December 29, 2010 by markstani
My mother-in-law told me this story yesterday, when I found a cross and a badly made pottery cat at the bottom of their garden. She said it happened a bunch of Christmases ago. It was Christmas morning. My in-laws, whose names are Sue and Bob, opened their curtains to see a car pulled up close by their side-wall. A guy was stood out front holding a dead cat by its tail. Maybe he was about to toss the cat in their yard and drive off. The fact he’d stopped at all suggested at least a little festive goodwill on his part. My in-laws opened the door. The man looked sheepish, said, ‘Merry Christmas.’ He continued dangling the cat like a gift. My in-laws replied, ‘Merry Christmas.’ The man said, ‘it ran out.’ He said, ‘it’s dead.’ My in-laws recognised the cat as one belonging to the folks opposite. Bob cast an arm in the vague direction of their house. He said, ‘they’re away.’ He said, ‘in Portugal.’ Sue said, ‘they’ve got family.’ The three of them gazed at the darked-out windows.

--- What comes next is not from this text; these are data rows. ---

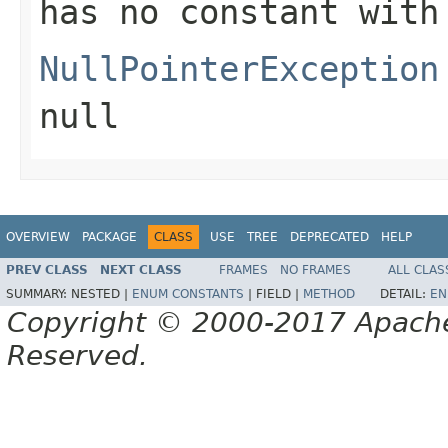
has no constant with
NullPointerException
null
OVERVIEW
PACKAGE
CLASS
USE
TREE
DEPRECATED
HELP
PREV CLASS
NEXT CLASS
FRAMES
NO FRAMES
ALL CLAS
SUMMARY:
NESTED |
ENUM CONSTANTS
|
FIELD |
METHOD
DETAIL:
EN
Copyright © 2000-2017 Apache 
Reserved.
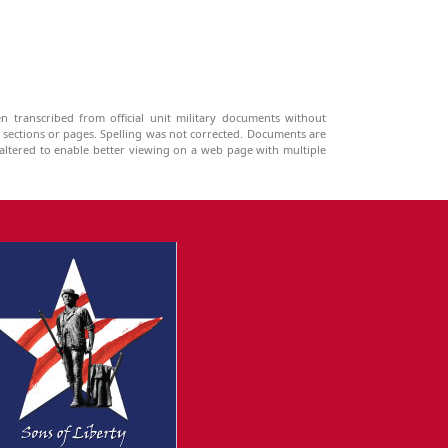
n transcribed from official unit military documents without
g sections or pages. Spelling was not corrected. Documents are
ltered to enable better viewing on a web page with multiple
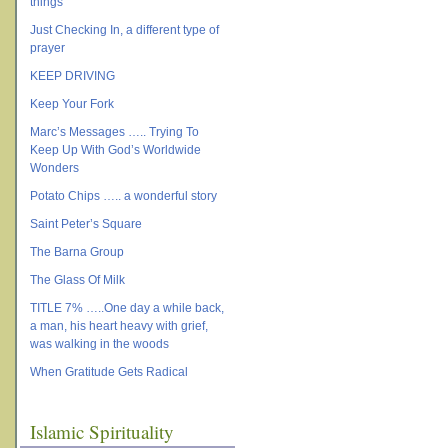
things
Just Checking In, a different type of
prayer
KEEP DRIVING
Keep Your Fork
Marc’s Messages ….. Trying To
Keep Up With God’s Worldwide
Wonders
Potato Chips ….. a wonderful story
Saint Peter’s Square
The Barna Group
The Glass Of Milk
TITLE 7% …..One day a while back,
a man, his heart heavy with grief,
was walking in the woods
When Gratitude Gets Radical
Islamic Spirituality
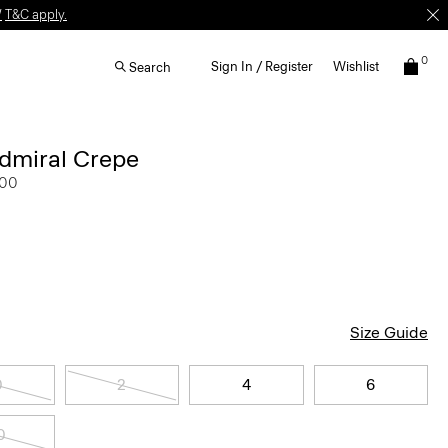
W
T&C apply.
0
Sign In / Register
Wishlist
Search
Admiral Crepe
.00
Size Guide
0
2
4
6
0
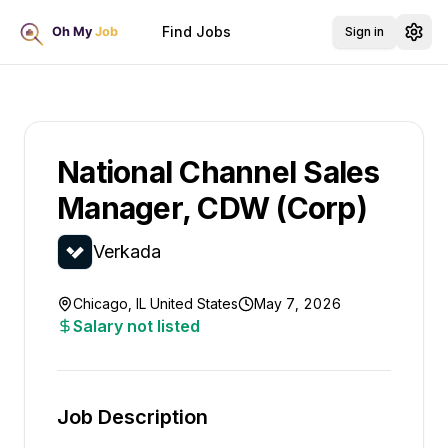
Find Jobs
Sign in
National Channel Sales
Manager, CDW (Corp)
Verkada
Chicago, IL United States
May 7, 2026
Salary not listed
Job Description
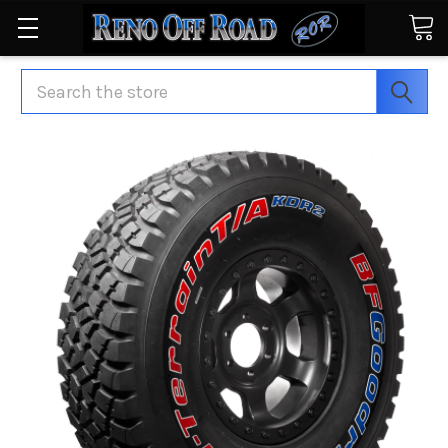
Search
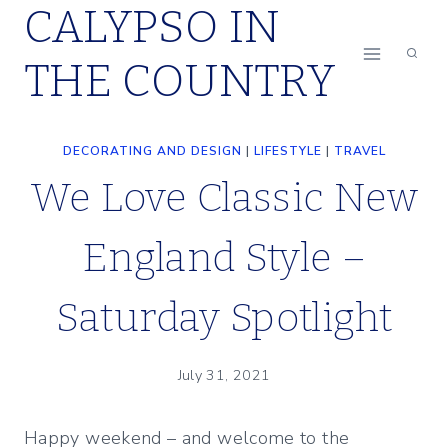
CALYPSO IN
Skip
to
THE COUNTRY
content
DECORATING AND DESIGN
|
LIFESTYLE
|
TRAVEL
We Love Classic New
England Style –
Saturday Spotlight
July 31, 2021
Happy weekend – and welcome to the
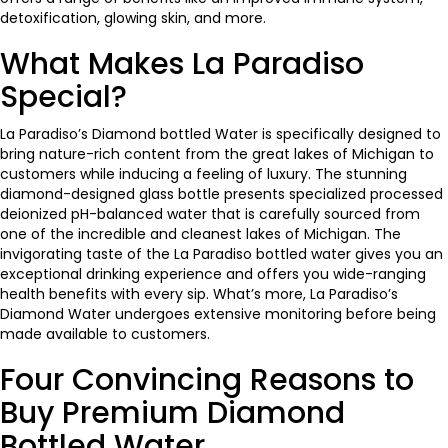
detoxification, glowing skin, and more.
What Makes La Paradiso
Special?
La Paradiso’s Diamond bottled Water is specifically designed to
bring nature-rich content from the great lakes of Michigan to
customers while inducing a feeling of luxury. The stunning
diamond-designed glass bottle presents specialized processed
deionized pH-balanced water that is carefully sourced from
one of the incredible and cleanest lakes of Michigan. The
invigorating taste of the La Paradiso bottled water gives you an
exceptional drinking experience and offers you wide-ranging
health benefits with every sip. What’s more,
La Paradiso’s
Diamond Water
undergoes extensive monitoring before being
made available to customers.
Four Convincing Reasons to
Buy Premium Diamond
Bottled Water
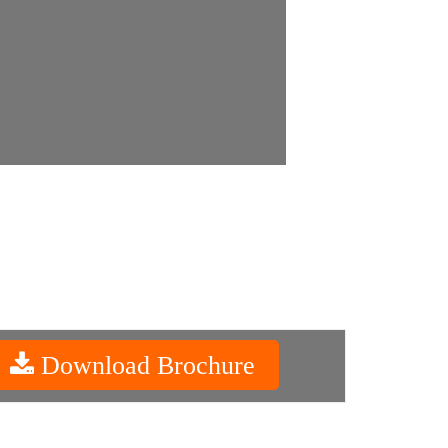
Download Brochure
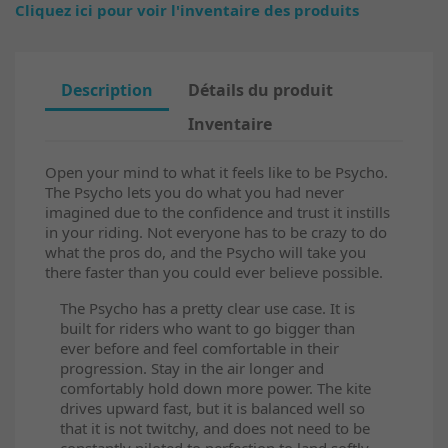
Cliquez ici pour voir l'inventaire des produits
Description
Détails du produit
Inventaire
Open your mind to what it feels like to be Psycho.
The Psycho lets you do what you had never
imagined due to the confidence and trust it instills
in your riding. Not everyone has to be crazy to do
what the pros do, and the Psycho will take you
there faster than you could ever believe possible.
The Psycho has a pretty clear use case. It is
built for riders who want to go bigger than
ever before and feel comfortable in their
progression. Stay in the air longer and
comfortably hold down more power. The kite
drives upward fast, but it is balanced well so
that it is not twitchy, and does not need to be
constantly piloted to perfection to land softly.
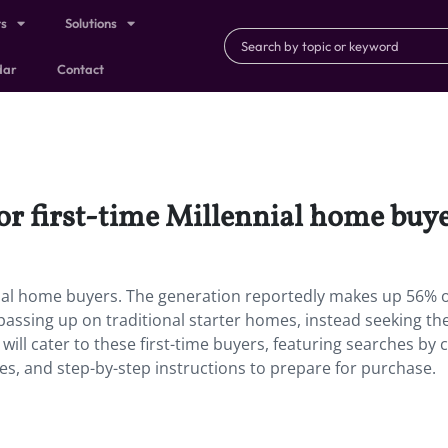
ts
Solutions
dar
Contact
for first-time Millennial home buye
ennial home buyers. The generation reportedly makes up 56% of
passing up on traditional starter homes, instead seeking the
ill cater to these first-time buyers, featuring searches by c
es, and step-by-step instructions to prepare for purchase.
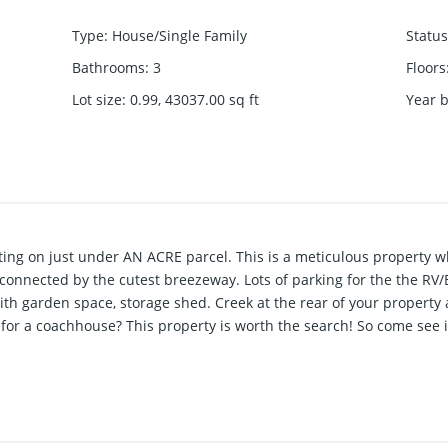
Type
:
House/Single Family
Status
Bathrooms
:
3
Floors
Lot size
:
0.99, 43037.00
sq ft
Year b
ng on just under AN ACRE parcel. This is a meticulous property 
connected by the cutest breezeway. Lots of parking for the the RV/
th garden space, storage shed. Creek at the rear of your property
or a coachhouse? This property is worth the search! So come see it 
tails!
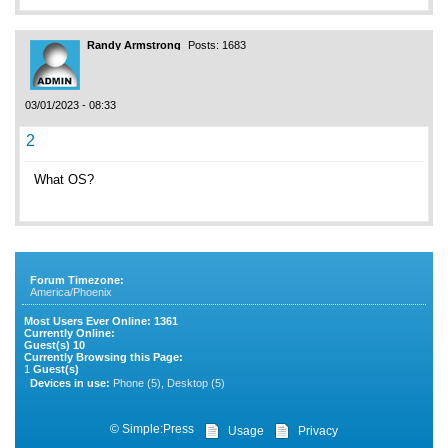
Randy Armstrong
Posts: 1683
03/01/2023 - 08:33
2
What OS?
Forum Timezone:
America/Phoenix
Most Users Ever Online:
1361
Currently Online:
Guest(s)
10
Currently Browsing this Page:
1
Guest(s)
Devices in use:
Phone (5), Desktop (5)
©
Simple:Press
Usage
Privacy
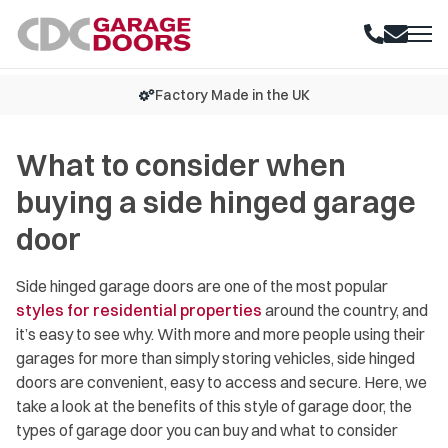
K
15+ Years Experience
What to consider when
buying a side hinged garage
door
Side hinged garage doors are one of the most popular
styles for residential properties
around the country, and
it’s easy to see why. With more and more people using their
garages for more than simply storing vehicles, side hinged
doors are convenient, easy to access and secure. Here, we
take a look at the benefits of this style of garage door, the
types of garage door you can buy and what to consider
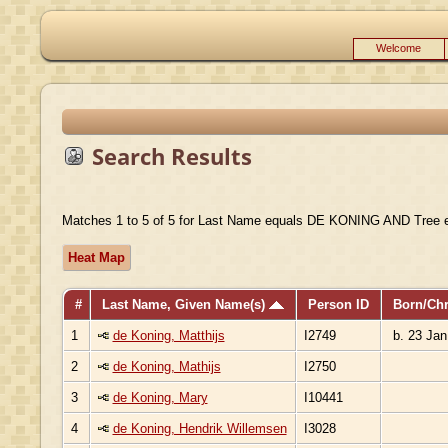
Welcome
Search Results
Matches 1 to 5 of 5 for Last Name equals DE KONING AND Tree 
Heat Map
#
Last Name, Given Name(s)
Person ID
Born/Ch
1
de Koning, Matthijs
I2749
b. 23 Jan
2
de Koning, Mathijs
I2750
3
de Koning, Mary
I10441
4
de Koning, Hendrik Willemsen
I3028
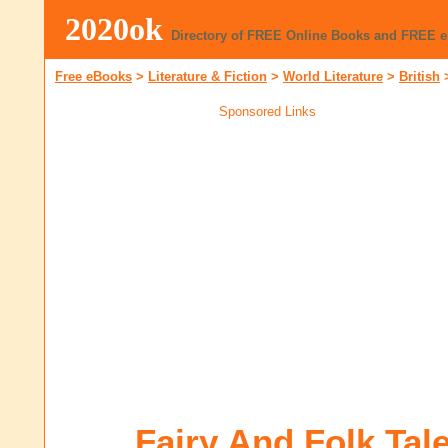
2020ok
Directory of FREE Online Books and FREE 
Free eBooks
>
Literature & Fiction
>
World Literature
>
British
Sponsored Links
Fairy And Folk Tale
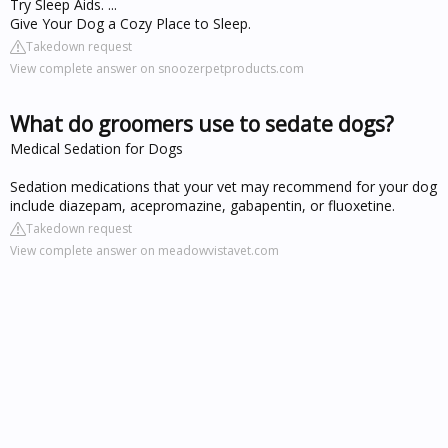
Try Sleep Aids. ...
Give Your Dog a Cozy Place to Sleep.
Takedown request
View complete answer on snoozerpetproducts.com
What do groomers use to sedate dogs?
Medical Sedation for Dogs
Sedation medications that your vet may recommend for your dog
include diazepam, acepromazine, gabapentin, or fluoxetine.
Takedown request
View complete answer on meadowvistavet.com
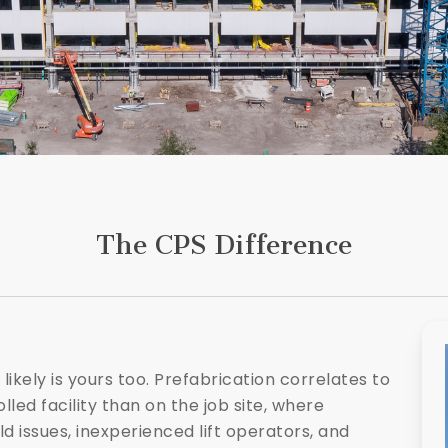
The CPS Difference
 likely is yours too. Prefabrication correlates to
ed facility than on the job site, where
d issues, inexperienced lift operators, and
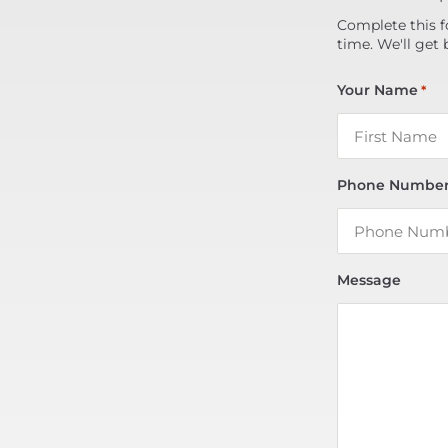
Complete this f
time. We'll get 
Your Name
*
Phone Numbe
Message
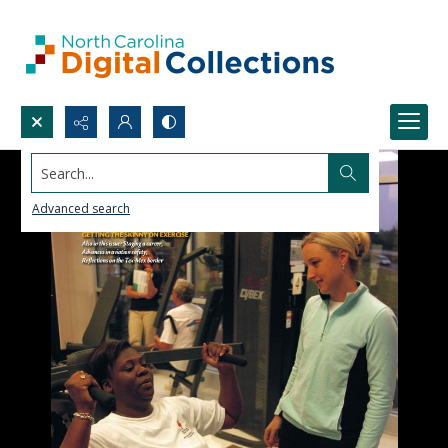
Search...
Advanced search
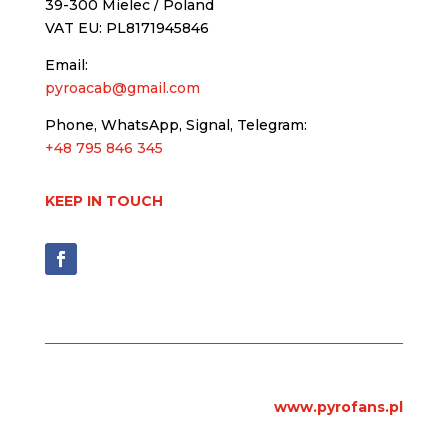
39-300 Mielec / Poland
VAT EU: PL8171945846
Email:
pyroacab@gmail.com
Phone, WhatsApp, Signal, Telegram:
+48 795 846 345
KEEP IN TOUCH
www.pyrofans.pl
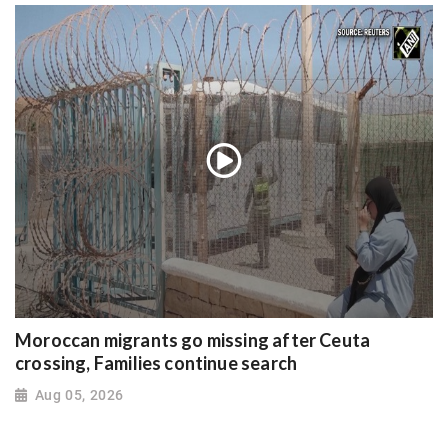
Moroccan migrants go missing after Ceuta
crossing, Families continue search
Aug 05, 2026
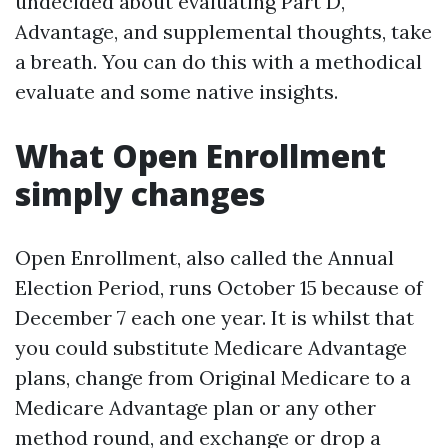
undecided about evaluating Part D,
Advantage, and supplemental thoughts, take
a breath. You can do this with a methodical
evaluate and some native insights.
What Open Enrollment
simply changes
Open Enrollment, also called the Annual
Election Period, runs October 15 because of
December 7 each one year. It is whilst that
you could substitute Medicare Advantage
plans, change from Original Medicare to a
Medicare Advantage plan or any other
method round, and exchange or drop a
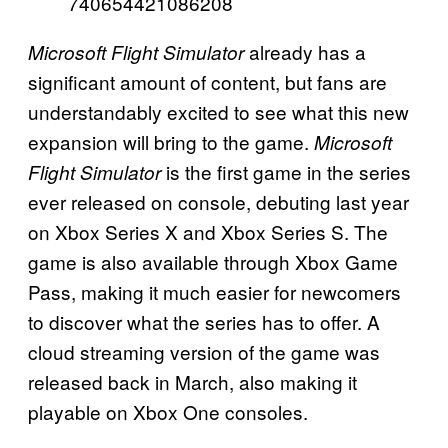
740654421086208
already has a
Microsoft Flight Simulator
significant amount of content, but fans are
understandably excited to see what this new
expansion will bring to the game.
Microsoft
is the first game in the series
Flight Simulator
ever released on console, debuting last year
on Xbox Series X and Xbox Series S. The
game is also available through Xbox Game
Pass, making it much easier for newcomers
to discover what the series has to offer. A
cloud streaming version of the game was
released back in March, also making it
playable on Xbox One consoles.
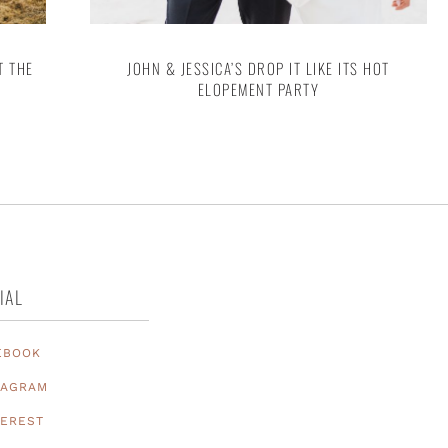
T THE
JOHN & JESSICA’S DROP IT LIKE ITS HOT
ELOPEMENT PARTY
IAL
EBOOK
TAGRAM
TEREST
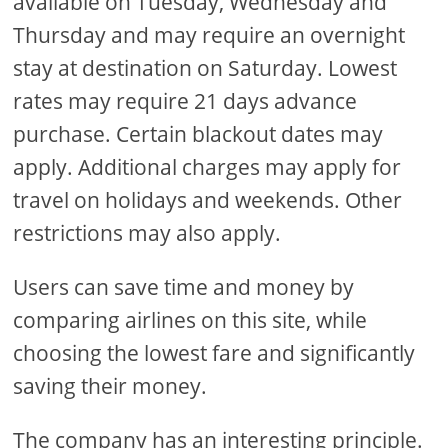
available on Tuesday, Wednesday and
Thursday and may require an overnight
stay at destination on Saturday. Lowest
rates may require 21 days advance
purchase. Certain blackout dates may
apply. Additional charges may apply for
travel on holidays and weekends. Other
restrictions may also apply.
Users can save time and money by
comparing airlines on this site, while
choosing the lowest fare and significantly
saving their money.
The company has an interesting principle.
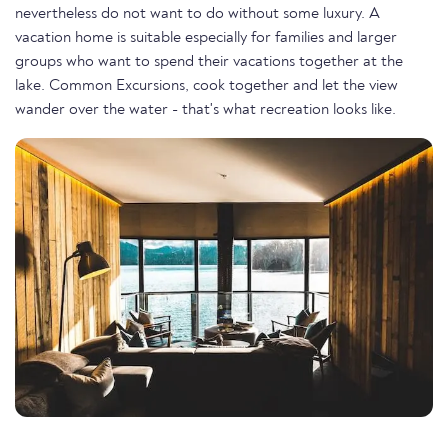
nevertheless do not want to do without some luxury. A
vacation home is suitable especially for families and larger
groups who want to spend their vacations together at the
lake. Common Excursions, cook together and let the view
wander over the water - that's what recreation looks like.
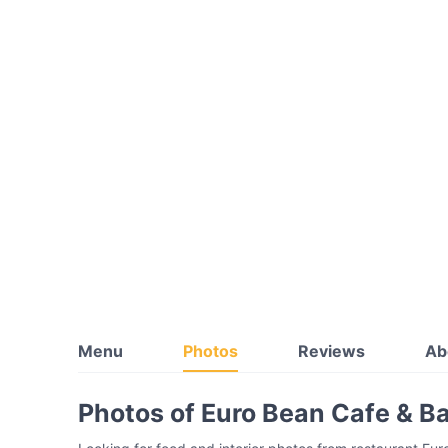
Menu
Photos
Reviews
Ab
Photos of Euro Bean Cafe & B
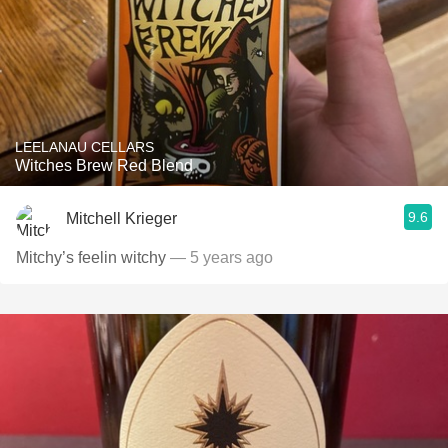
LEELANAU CELLARS
Witches Brew Red Blend
9.6
Mitchell Krieger
Mitchy’s feelin witchy
— 5 years ago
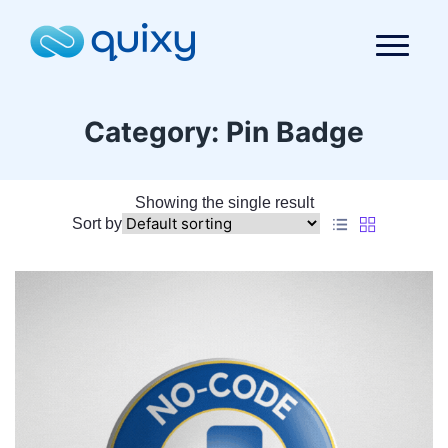
Category:
Pin Badge
Showing the single result
Sort by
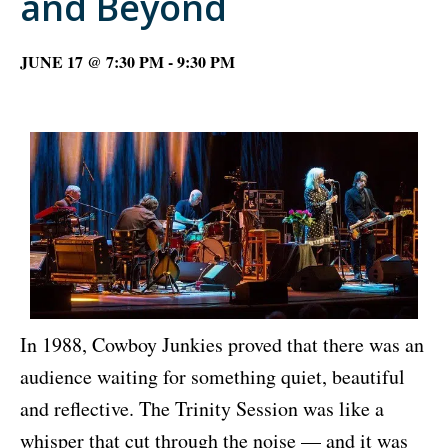
and Beyond
JUNE 17 @ 7:30 PM
-
9:30 PM
In 1988, Cowboy Junkies proved that there was an
audience waiting for something quiet, beautiful
and reflective. The Trinity Session was like a
whisper that cut through the noise — and it was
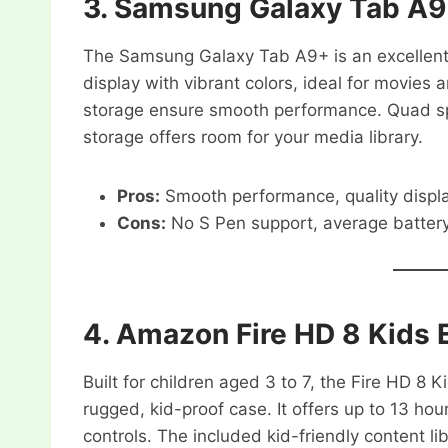
3.
Samsung Galaxy Tab A
The Samsung Galaxy Tab A9+ is an excellent 
display with vibrant colors, ideal for movies
storage ensure smooth performance. Quad s
storage offers room for your media library.
Pros:
Smooth performance, quality displ
Cons:
No S Pen support, average battery 
4.
Amazon Fire HD 8 Kids E
Built for children aged 3 to 7, the Fire HD 8 
rugged, kid-proof case. It offers up to 13 hou
controls. The included kid-friendly content li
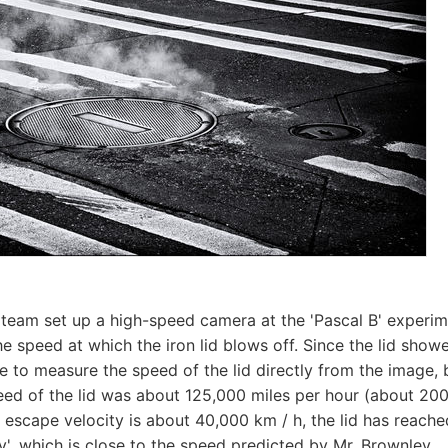
team set up a high-speed camera at the 'Pascal B' experim
he speed at which the iron lid blows off. Since the lid show
le to measure the speed of the lid directly from the image, 
peed of the lid was about 125,000 miles per hour (about 200,
e escape velocity is about 40,000 km / h, the lid has reache
y', which is close to the speed predicted by Mr. Brownley.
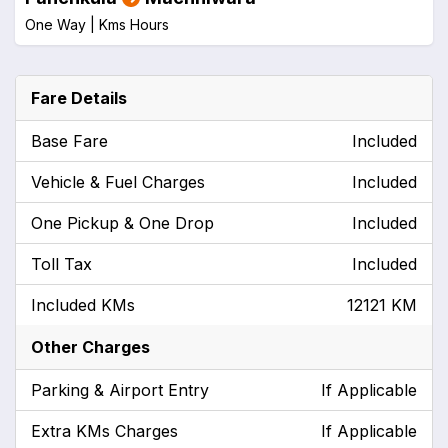
One Way |
Kms
Hours
Fare Details
Base Fare
Included
Vehicle & Fuel Charges
Included
One Pickup & One Drop
Included
Toll Tax
Included
Included KMs
12121 KM
Other Charges
Parking & Airport Entry
If Applicable
Extra KMs Charges
If Applicable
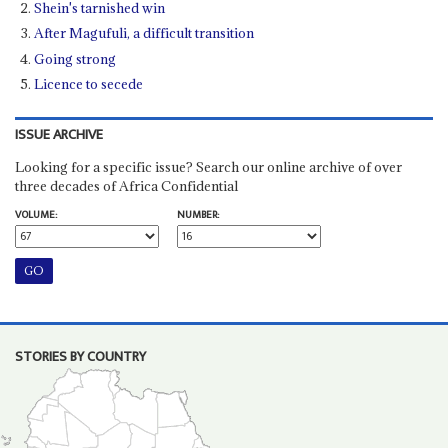
Shein's tarnished win
After Magufuli, a difficult transition
Going strong
Licence to secede
ISSUE ARCHIVE
Looking for a specific issue? Search our online archive of over
three decades of Africa Confidential
VOLUME:
NUMBER:
STORIES BY COUNTRY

The man said, ‘well..’ He looked around for a place to dump the cat. Sue said, ‘we’ll take it.’ Bob glared at Sue. Sue sensed his glare, did not return it. She said, ‘it’s Christmas.’ Reluctantly, Bob took the cat from the man by its tail. The man paused awkwardly, made to wipe his hand down the side of his trousers, thought better. He backed off. He said, ‘Merry Christmas,’ again, then drove off. My in-laws stood in the silence of their yard, the cat dangling. Sue said, ‘on Christmas Day, of all days.’ Bob headed round back.
Some days later, before new year, there was a knock on my in-laws’ front door. It was the mother and two young children from the house opposite. The children were shiny-eyed. The boy held a bunch of flowers. The girl clutched the letter Sue had posted through. It told what had happened to their cat. It said it didn’t suffer, and was given a decent burial. The mother asked if the children could see where their cat was buried. Sue sat them in the lounge. She brought drinks and biscuits, then headed in the yard.
Sue fetched Bob and asked him where he’d buried the cat. Bob’s face drained. He said, ‘I took it down the tip.’ Sue said, ‘we’ve got the family round, want to pay respects.’ Bob sighed. Sue went back in the lounge, had the kids tell stories about the cat. It was called Timmy. They’d had it from a kitten. It slept on the boy’s bed. Bob headed in his shed and knocked up a small wood cross. He headed down the garden and ruffled some soil, planted the cross. Sue led the family down the garden. The boy laid his flower. The girl cried, asked to dig Timmy up and bury him back home. Sue said not, told the mother it was in such a state. The mother touched her arm. Sue told the children they could visit whenever they liked.
Over the next two years, the children came and visited most weeks. They came in mornings and after school. They came half-way through their ruby wedding celebrations, crouched down behind the marquee. They laid flowers. The boy placed a badly-made model cat he’d made in school pottery class. Christmas Days, the whole family came, spent a little longer. One year, they left for good for Portugal. They left my in-laws with a framed picture of Timmy. They left the cross and the model. My in-laws didn’t dare move them. They tell folk who ask it’s one of their own cats buried there. To folk like me who know they’ve never had cats, they tell this story. Sue says without the telling, they’d have probably long forgot there’s no cat down there at all.